** Exercise **
Any picture in the records below stays out; return everything else exactly.

§

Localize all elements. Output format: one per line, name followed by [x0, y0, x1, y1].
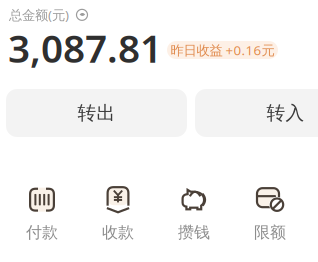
button[interactable]: 付款	[4, 183, 80, 245]
staticText: 昨日收益 +0.16元	[170, 41, 274, 59]
button[interactable]: 限额	[232, 183, 308, 245]
button[interactable]: 收款	[80, 183, 156, 245]
staticText: 转入	[266, 102, 304, 124]
staticText: 3,087.81	[8, 22, 162, 73]
staticText: 收款	[102, 223, 134, 242]
button[interactable]: 转入	[195, 89, 318, 137]
staticText: 转出	[78, 102, 116, 124]
button[interactable]: 隐藏金额	[76, 9, 88, 21]
button[interactable]: 攒钱	[156, 183, 232, 245]
staticText: 付款	[26, 223, 58, 242]
staticText: 总金额(元)	[9, 6, 69, 24]
button[interactable]: 转出	[6, 89, 187, 137]
staticText: 攒钱	[178, 223, 210, 242]
staticText: 限额	[254, 223, 286, 242]
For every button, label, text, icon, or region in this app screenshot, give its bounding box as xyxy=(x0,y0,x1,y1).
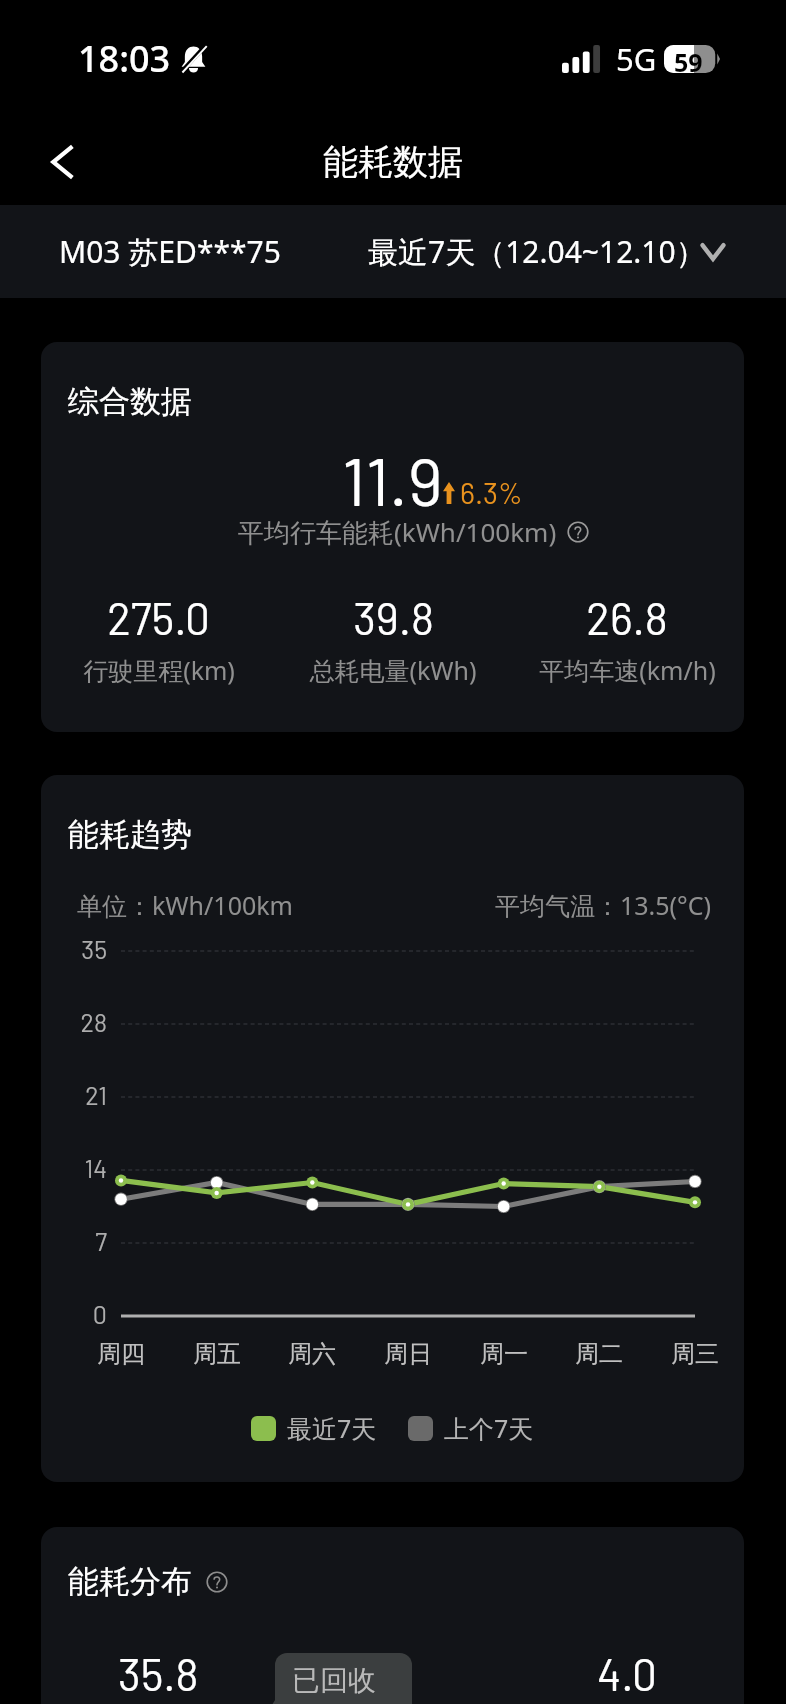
staticText: 总耗电量(kWh) xyxy=(309,653,477,687)
staticText: 5G xyxy=(616,38,657,80)
staticText: 周日 xyxy=(368,1339,448,1369)
button[interactable]: Back xyxy=(30,130,94,194)
staticText: 周四 xyxy=(81,1339,161,1369)
staticText: 最近7天（12.04~12.10） xyxy=(368,231,706,272)
staticText: 周五 xyxy=(177,1339,257,1369)
staticText: 35 xyxy=(45,934,107,964)
staticText: 14 xyxy=(45,1153,107,1183)
staticText: 单位：kWh/100km xyxy=(77,888,293,922)
staticText: 39.8 xyxy=(353,591,434,644)
staticText: 能耗趋势 xyxy=(68,815,192,854)
staticText: 行驶里程(km) xyxy=(83,653,235,687)
staticText: 18:03 xyxy=(78,34,171,83)
staticText: 平均气温：13.5(°C) xyxy=(495,888,712,922)
staticText: 周二 xyxy=(559,1339,639,1369)
staticText: 26.8 xyxy=(586,591,668,644)
staticText: 能耗数据 xyxy=(323,140,463,184)
button[interactable]: 最近7天 xyxy=(251,1411,377,1445)
staticText: 周六 xyxy=(272,1339,352,1369)
staticText: 6.3% xyxy=(460,475,523,510)
staticText: 59 xyxy=(674,45,703,73)
staticText: 已回收 xyxy=(292,1663,376,1698)
button[interactable]: 上个7天 xyxy=(408,1411,534,1445)
staticText: M03 苏ED***75 xyxy=(59,231,281,272)
staticText: 平均行车能耗(kWh/100km) xyxy=(238,514,557,550)
staticText: 21 xyxy=(45,1080,107,1110)
staticText: 7 xyxy=(45,1226,107,1256)
staticText: 11.9 xyxy=(342,439,443,519)
staticText: 35.8 xyxy=(118,1647,199,1700)
staticText: 最近7天 xyxy=(287,1411,377,1445)
staticText: 综合数据 xyxy=(68,382,192,421)
staticText: 4.0 xyxy=(597,1647,657,1700)
staticText: 上个7天 xyxy=(444,1411,534,1445)
staticText: 周三 xyxy=(655,1339,735,1369)
staticText: 能耗分布 xyxy=(68,1562,192,1601)
staticText: 0 xyxy=(45,1299,107,1329)
staticText: 周一 xyxy=(464,1339,544,1369)
staticText: 28 xyxy=(45,1007,107,1037)
button[interactable]: 最近7天（12.04~12.10） xyxy=(368,231,730,272)
staticText: 平均车速(km/h) xyxy=(539,653,716,687)
staticText: 275.0 xyxy=(107,591,210,644)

§

** Expected output **
Localize all elements. Output format: one per line, name followed by [x0, y0, x1, y1].
button[interactable]: 付款	[4, 183, 80, 245]
staticText: 昨日收益 +0.16元	[170, 41, 274, 59]
button[interactable]: 限额	[232, 183, 308, 245]
button[interactable]: 收款	[80, 183, 156, 245]
staticText: 转入	[266, 102, 304, 124]
staticText: 3,087.81	[8, 22, 162, 73]
staticText: 收款	[102, 223, 134, 242]
button[interactable]: 转入	[195, 89, 318, 137]
staticText: 转出	[78, 102, 116, 124]
button[interactable]: 隐藏金额	[76, 9, 88, 21]
button[interactable]: 攒钱	[156, 183, 232, 245]
staticText: 付款	[26, 223, 58, 242]
staticText: 总金额(元)	[9, 6, 69, 24]
button[interactable]: 转出	[6, 89, 187, 137]
staticText: 攒钱	[178, 223, 210, 242]
staticText: 限额	[254, 223, 286, 242]
For every button, label, text, icon, or region in this app screenshot, give its bounding box as xyxy=(x0,y0,x1,y1).
staticText: 总耗电量(kWh) xyxy=(309,653,477,687)
staticText: 5G xyxy=(616,38,657,80)
staticText: 周日 xyxy=(368,1339,448,1369)
button[interactable]: Back xyxy=(30,130,94,194)
staticText: 周四 xyxy=(81,1339,161,1369)
staticText: 最近7天（12.04~12.10） xyxy=(368,231,706,272)
staticText: 周五 xyxy=(177,1339,257,1369)
staticText: 35 xyxy=(45,934,107,964)
staticText: 14 xyxy=(45,1153,107,1183)
staticText: 单位：kWh/100km xyxy=(77,888,293,922)
staticText: 39.8 xyxy=(353,591,434,644)
staticText: 能耗趋势 xyxy=(68,815,192,854)
staticText: 行驶里程(km) xyxy=(83,653,235,687)
staticText: 18:03 xyxy=(78,34,171,83)
staticText: 平均气温：13.5(°C) xyxy=(495,888,712,922)
staticText: 周二 xyxy=(559,1339,639,1369)
staticText: 26.8 xyxy=(586,591,668,644)
staticText: 能耗数据 xyxy=(323,140,463,184)
button[interactable]: 最近7天 xyxy=(251,1411,377,1445)
staticText: 周六 xyxy=(272,1339,352,1369)
staticText: 6.3% xyxy=(460,475,523,510)
staticText: 59 xyxy=(674,45,703,73)
staticText: 已回收 xyxy=(292,1663,376,1698)
button[interactable]: 上个7天 xyxy=(408,1411,534,1445)
staticText: M03 苏ED***75 xyxy=(59,231,281,272)
staticText: 平均行车能耗(kWh/100km) xyxy=(238,514,557,550)
staticText: 21 xyxy=(45,1080,107,1110)
staticText: 7 xyxy=(45,1226,107,1256)
staticText: 11.9 xyxy=(342,439,443,519)
staticText: 35.8 xyxy=(118,1647,199,1700)
staticText: 最近7天 xyxy=(287,1411,377,1445)
staticText: 综合数据 xyxy=(68,382,192,421)
staticText: 4.0 xyxy=(597,1647,657,1700)
staticText: 上个7天 xyxy=(444,1411,534,1445)
staticText: 周三 xyxy=(655,1339,735,1369)
staticText: 能耗分布 xyxy=(68,1562,192,1601)
staticText: 0 xyxy=(45,1299,107,1329)
staticText: 周一 xyxy=(464,1339,544,1369)
staticText: 28 xyxy=(45,1007,107,1037)
button[interactable]: 最近7天（12.04~12.10） xyxy=(368,231,730,272)
staticText: 平均车速(km/h) xyxy=(539,653,716,687)
staticText: 275.0 xyxy=(107,591,210,644)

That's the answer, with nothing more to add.